Below are examples that can be used in your own environment to test embedding generation with the locally deployed multilingual-e5 model.

-- Update embeddings upon insertion

-- create table
create table docs(doc_id int generated always as identity primary key, doc text not null, last_update timestamptz default now(), embedding float4[] 
	GENERATED ALWAYS AS (azure_local_ai.create_embeddings('multilingual-e5-small:v1', doc)) STORED);

--Insert data into the docs table
INSERT INTO docs(doc) VALUES ('Create in-database embeddings with azure_local_ai extension.'),
                             ('Enable RAG patterns with in-database embeddings and vectors on Azure Database for PostgreSQL - Flexible server.'),
                             ('Generate vector embeddings in PostgreSQL with azure_local_ai extension.'),
                             ('Generate text embeddings in PostgreSQL for retrieval augmented generation (RAG) patterns with azure_local_ai extension and locally deployed LLM.'),
                             ('Use vector indexes and Azure OpenAI embeddings in PostgreSQL for retrieval augmented generation.');


--Query embedding text, list results by descending similarity score
with all_docs as (
 select doc_id, doc, embedding
  from docs
), target_doc as (
 select azure_local_ai.create_embeddings('multilingual-e5-small:v1', 'Generate text embeddings in PostgreSQL.') embedding
)
select all_docs.doc_id, all_docs.doc , 1 - (all_docs.embedding::vector <=> target_doc.embedding::vector) as similarity
 from target_doc, all_docs
 order by similarity desc
 limit 2;

ONNX Runtime configuration

azure_local_ai.get_setting

Used to obtain current values of configuration options.

SELECT azure_local_ai.get_setting(key TEXT)

The azure_local_ai extension supports reviewing the configuration parameters of ONNX Runtime thread-pool within the ONNX Runtime Service.

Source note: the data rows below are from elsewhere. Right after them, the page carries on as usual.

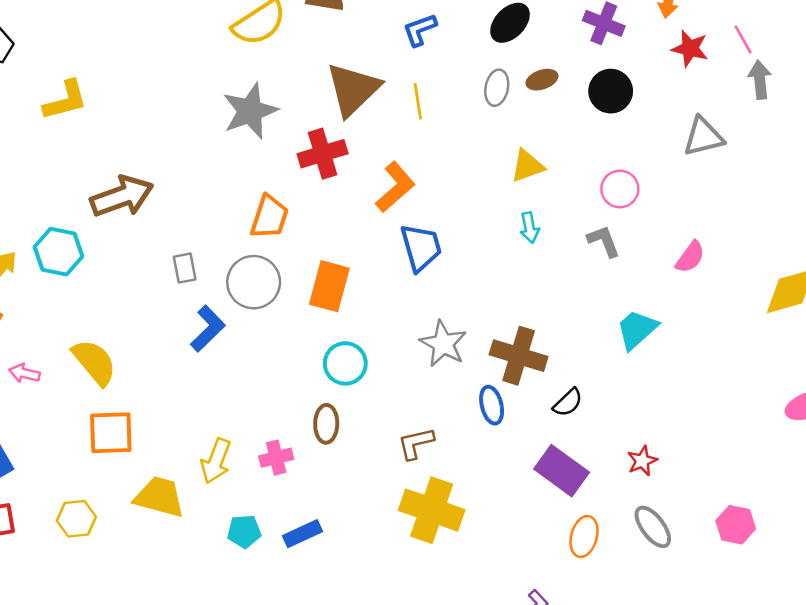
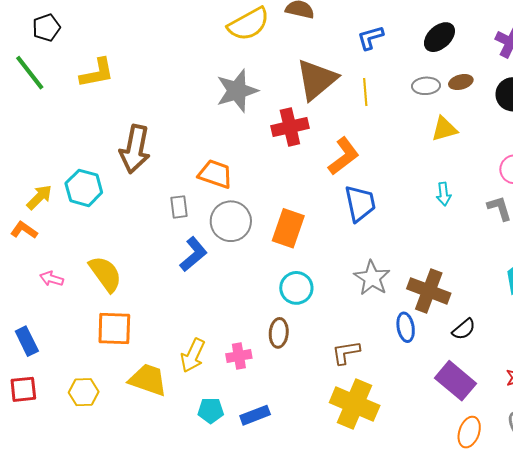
gray ellipse: (497, 88) -> (426, 86), turned 72
yellow triangle: (527, 166) -> (444, 129), moved
brown arrow: (122, 196) -> (135, 149), turned 117
orange trapezoid: (269, 217) -> (215, 174), moved, turned -93

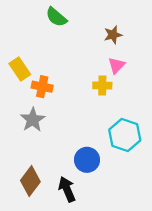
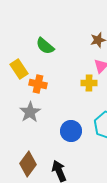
green semicircle: (56, 17) -> (45, 46), moved
blue circle: (87, 160) -> (71, 131), moved

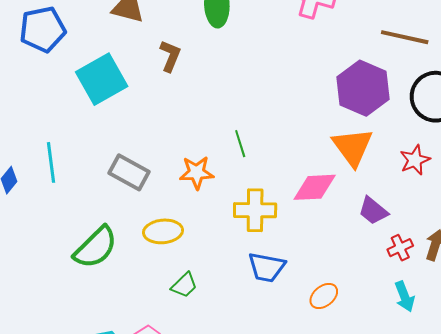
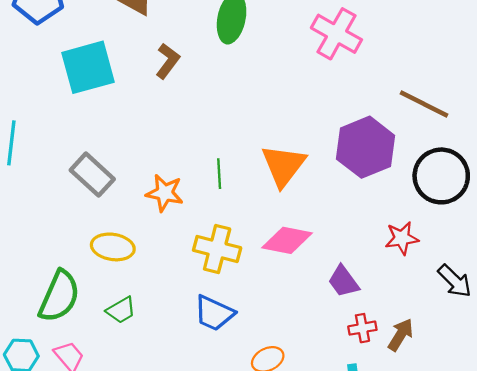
orange triangle: (353, 147) -> (283, 166), moved
green semicircle: (96, 247) -> (59, 296), moved, turned -36

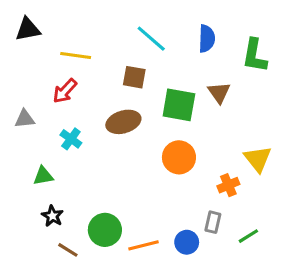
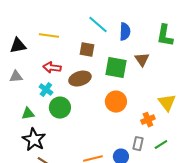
black triangle: (28, 29) -> (18, 46), moved
blue semicircle: (207, 39) -> (125, 32), moved
red arrow: (65, 91) -> (52, 68), moved, turned 54
black star: (52, 216) -> (34, 140), size x1.6
green circle: (105, 230) -> (60, 108), moved
green line: (248, 236) -> (161, 145), moved

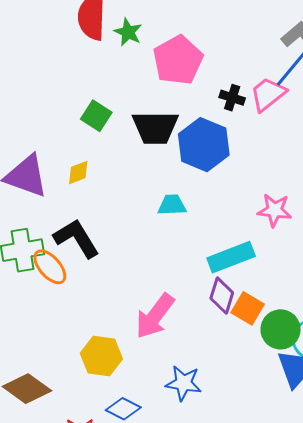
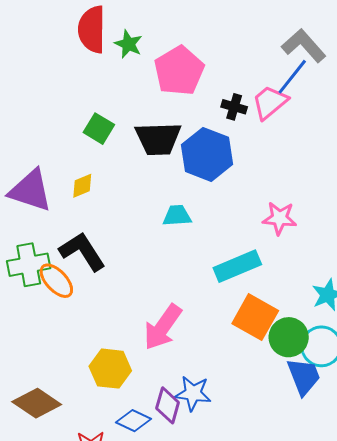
purple diamond: (222, 296) -> (168, 405), moved
orange square: (248, 308) -> (255, 317), size x1.4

Changes are not allowed at this time. See ONNX Runtime performance tuning.

Arguments

Key

Valid values for the key are:

  • intra_op_parallelism: Sets total number of threads used for parallelizing single operator by ONNX Runtime thread-pool. By default, we maximize the number of intra ops threads as much as possible as it improves the overall throughput much (all available cpus by default).
  • inter_op_parallelism: Sets total number of threads used for computing multiple operators in parallel by ONNX Runtime thread-pool. By default, we set it to minimum possible thread, which is 1. Increasing it often hurts performance due to frequent context switches between threads.
  • spin_control: Switches ONNX Runtime thread-pool's spinning for requests. When disabled, it uses less cpu and hence causes more latency. By default, it is set to true (enabled).

Return type

TEXT representing the current value of the selected setting.